Review: While We're Young

I have a love/hate relationship with Noah Baumbach. Like Woody Allen, he puts “real life” on display in uncomfortable, often brutal detail. Except his “reality” is alien to me: highly articulate artists living in the Village, alternately discussing their latest novel/film/ballet and sexually-liberated exploits. The Squid And The Whale, like Manhattan, initially drove me crazy. I hated every one of those beautifully-framed, entitled brats and their droll, New York City “problems.” But something changed on second viewing: the specifics still felt opaque, but something universal glimmered through the cracks. Made more beautiful, somehow, by the fact that I could barely access it. Empathy is best when it’s fought for, and even if I don’t always get there — I loved Frances Ha for her obvious flaws, hated Greenberg for his — there’s always something interesting in the struggle.
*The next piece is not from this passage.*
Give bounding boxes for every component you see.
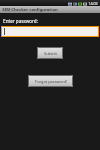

That struggle is totally absent in While We’re Young — it’s easy to like from the get-go. The film is effectively Baumbach’s riff on This Is Forty: Cornelia (Naomi Watts) and Josh (a remarkably good Ben Stiller) are a childless married couple grappling with the stasis of middle age. Or maybe middle-middle-age: not free enough to be hipsters but too restlessly self-aware to be yuppies, they’re stranded. Their peers, Baby Bjorn-adorn and bobbing to nightmarish sing-a-longs, have sacrificed Personhood to the idol of Parenthood. Meanwhile, the new generation (hilariously played by Adam Driver and Amanda Seyfried) is lawless: they hike through subway tracks, throw “beach parties” in the street, wear post-post-post-ironic tees, and drop ayahuasca with Shamans and Spotify Radio. Baumbach mines keen observations and laughs from all sides: it’s the funniest, and most accessible, he’s ever been. Even when the jokes don’t land, you really want them to.

Tonally, it’s standard indie fare: charming leads, witty dialogue, lows played for laughs and quickly resolved. But, like plenty of comedy, there’s a certain sadness to it. Josh and Cornelia aren’t really stranded, because neither side actually exists: they’re cultivated fantasies. Everyone is stuck somewhere, and no journey towards self-acceptance can change that. Whether they numb it with smartphones they pretend to hate or vintage kitsch they pretend to love; run from it in sockless loafers or belittle it with faux-weary acceptance; fuel it with sharp-elbowed egotism or wear “selflessness” like armor — nobody nails the landing. It’s clichéd, but personal: you can just feel Baumbach tearing down his younger pretensions and grown-up sentiment, brazen and giddy. But it’s not clear he’s found anything real to replace it with…or that he was even particularly interested in looking. Confronted with the void, he shrugs and rolls credits.

While We’re Young is a good movie: it’s clever, fun, and well worth the price of admission. I just wish it’d put up more of a fight.